| WHAT NEEDS TO BE DONE |
The records below are to be restated word for word, with their images omitted.

Transcribed page contents:

----

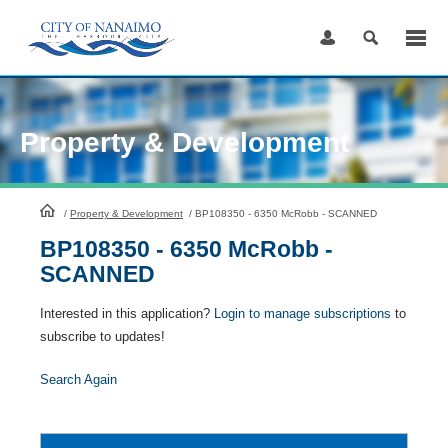
Skip
to
Content
Property & Development
HomePage
/
Property & Development
/
BP108350 - 6350 McRobb - SCANNED
BP108350 - 6350 McRobb -
SCANNED
Interested in this application?
Login to manage subscriptions
to
subscribe to updates!
Search Again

----

| SOLUTION |
Skip
to
Content
Property & Development
HomePage
/
Property & Development
/
BP108350 - 6350 McRobb - SCANNED
BP108350 - 6350 McRobb -
SCANNED
Interested in this application?
Login to manage subscriptions
to
subscribe to updates!
Search Again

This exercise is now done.